Although the Rapture Cafe appears to be the lone fair trade outpost in its neighborhood, many shops across the United States and Europe say they sell only fair trade goods.
In Brooklyn, Vox Pop offers its customers premium-priced strong coffees that it says are ethically produced. The Vox Pop, which is “Latin shorthand for voice of the people,” is both a coffee house and a publishing company.
Sanders Hick, the 36-year-old founder of the store, says fair trade is about more than serving coffee. His place functions as a community center, where the goal is to “make people more active in their community.”
“We want to be more than just fair trade coffee," Hick said. "We are about a revolution of peace and justice.”
Products designated as fair trade goods tend to be slightly more expensive than their undesignated counterparts. The reason behind the gap between different goods coming from Latin America or Africa is that producers of fair trade goods are paid much better. Also, fair trade arrangements make sure producers work with reasonable schedules nullifying labor abuses prevalent in poor countries.
A little devotion to the moralistic cause and higher product quality offsets that price gap, a committed fair trade coffee drinker says.
“It’s a strong coffee, I love it,” said Tom Miller, a regular customer of the Vox Pop. “I’m also happy to support the business.”
Miller, a professor of anthropology at Rutgers University in New Jersey, said he liked knowing where his money is going when he buys coffees.
“It’s good to know you’re on the right side,” Miller said.

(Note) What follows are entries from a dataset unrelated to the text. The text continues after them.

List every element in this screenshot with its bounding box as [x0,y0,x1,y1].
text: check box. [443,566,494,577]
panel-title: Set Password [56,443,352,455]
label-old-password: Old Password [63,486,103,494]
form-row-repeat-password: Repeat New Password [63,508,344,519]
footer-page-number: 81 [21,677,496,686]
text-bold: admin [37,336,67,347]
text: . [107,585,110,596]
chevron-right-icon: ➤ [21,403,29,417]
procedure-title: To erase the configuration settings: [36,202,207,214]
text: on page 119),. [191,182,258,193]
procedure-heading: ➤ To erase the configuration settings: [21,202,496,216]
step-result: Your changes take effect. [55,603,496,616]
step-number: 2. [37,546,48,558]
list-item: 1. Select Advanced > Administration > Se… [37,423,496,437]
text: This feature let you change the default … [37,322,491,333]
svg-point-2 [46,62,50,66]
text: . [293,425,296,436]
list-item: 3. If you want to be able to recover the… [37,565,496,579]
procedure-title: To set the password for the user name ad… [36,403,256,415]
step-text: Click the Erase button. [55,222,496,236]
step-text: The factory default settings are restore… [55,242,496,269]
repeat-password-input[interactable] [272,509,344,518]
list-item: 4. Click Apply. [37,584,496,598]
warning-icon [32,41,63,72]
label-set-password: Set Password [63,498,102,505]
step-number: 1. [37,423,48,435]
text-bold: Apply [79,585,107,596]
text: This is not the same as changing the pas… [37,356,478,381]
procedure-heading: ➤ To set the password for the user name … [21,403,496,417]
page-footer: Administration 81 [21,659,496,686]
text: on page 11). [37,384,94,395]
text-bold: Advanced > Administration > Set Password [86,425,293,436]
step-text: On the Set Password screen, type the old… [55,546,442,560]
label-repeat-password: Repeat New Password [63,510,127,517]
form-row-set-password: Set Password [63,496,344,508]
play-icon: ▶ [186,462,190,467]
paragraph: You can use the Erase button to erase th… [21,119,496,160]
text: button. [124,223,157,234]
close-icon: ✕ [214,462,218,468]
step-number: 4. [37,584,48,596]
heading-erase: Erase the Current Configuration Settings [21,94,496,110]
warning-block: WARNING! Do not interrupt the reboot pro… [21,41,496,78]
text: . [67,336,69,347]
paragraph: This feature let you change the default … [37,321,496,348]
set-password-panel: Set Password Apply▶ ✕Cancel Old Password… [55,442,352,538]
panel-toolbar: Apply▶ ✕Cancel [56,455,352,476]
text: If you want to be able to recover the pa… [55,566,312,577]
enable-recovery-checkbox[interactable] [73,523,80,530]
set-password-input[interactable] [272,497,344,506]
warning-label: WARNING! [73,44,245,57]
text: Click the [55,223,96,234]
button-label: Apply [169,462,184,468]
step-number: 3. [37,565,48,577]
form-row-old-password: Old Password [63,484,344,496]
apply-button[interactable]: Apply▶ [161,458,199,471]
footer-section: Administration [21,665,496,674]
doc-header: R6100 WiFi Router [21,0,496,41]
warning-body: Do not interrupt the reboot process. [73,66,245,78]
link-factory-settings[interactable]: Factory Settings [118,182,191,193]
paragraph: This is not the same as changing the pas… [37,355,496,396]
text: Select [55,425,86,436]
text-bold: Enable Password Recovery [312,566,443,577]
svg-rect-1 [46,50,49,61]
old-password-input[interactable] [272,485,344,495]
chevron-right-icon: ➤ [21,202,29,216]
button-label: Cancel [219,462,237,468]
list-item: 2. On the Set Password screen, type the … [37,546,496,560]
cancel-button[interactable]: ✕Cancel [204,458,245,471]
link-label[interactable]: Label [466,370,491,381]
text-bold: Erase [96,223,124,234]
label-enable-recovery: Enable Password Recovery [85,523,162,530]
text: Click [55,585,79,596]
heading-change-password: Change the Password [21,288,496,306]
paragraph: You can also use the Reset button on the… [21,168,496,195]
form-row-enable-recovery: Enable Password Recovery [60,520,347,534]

Various labeling initiatives and not-for profits are active in the fair trade goods market, auditing the production processes of goods of different brands and deciding whether or not they are fit to be designated “Fair Trade.”
TransFair USA, is one of the North American labeling initiatives and is a part of the Fairtrade Labeling Organizations International, an association of initiatives from various countries. Both organizations say they strictly audit the production processes of their clients and make sure the producers at the end of the production line get fair payments.
But payment is not the only criterion, the organizations say. To be designated as “Fair Trade,” companies should also enhance democratic decision making and free association among producers. They should also promote practices both socially and environmentally sustainable.
A major criticism of fair trade is that it artificially increases the price of raw materials that encourage excessive production of agricultural goods. The surplus nullifies the value of goods produced by the majority of the workers who are not protected by fair trade agreements.
Brink Lindsey, an advocate of free trade, wrote in 2004 that raw coffee prices saw historic lows because of a 15 percent oversupply, which was mainly caused by fair trade regulations.
In the 2004 article, titled "Grounds for complaint," Lindsey wrote, “Those who advocate prop-up pricing schemes such as ‘fair trade’ may have the best of intentions, but they will probably encourage the less efficient producers to keep at it, maintaining the supply.”
Social responsibility matched with moral considerations play major role in consumer’s choices when the issue is fair trade, even though customers want to get the maximum for their money, said Hick, the founder of the Vox Pop.
His customer Miller, who knows Hick and most of others who come in and out during the day by name, said he liked Vox Pop not because of its mission but because of the taste of its coffee.
“If it was not fair trade coffee,” Miller said, before taking a sip from his medium coffee, “I would still be coming here.”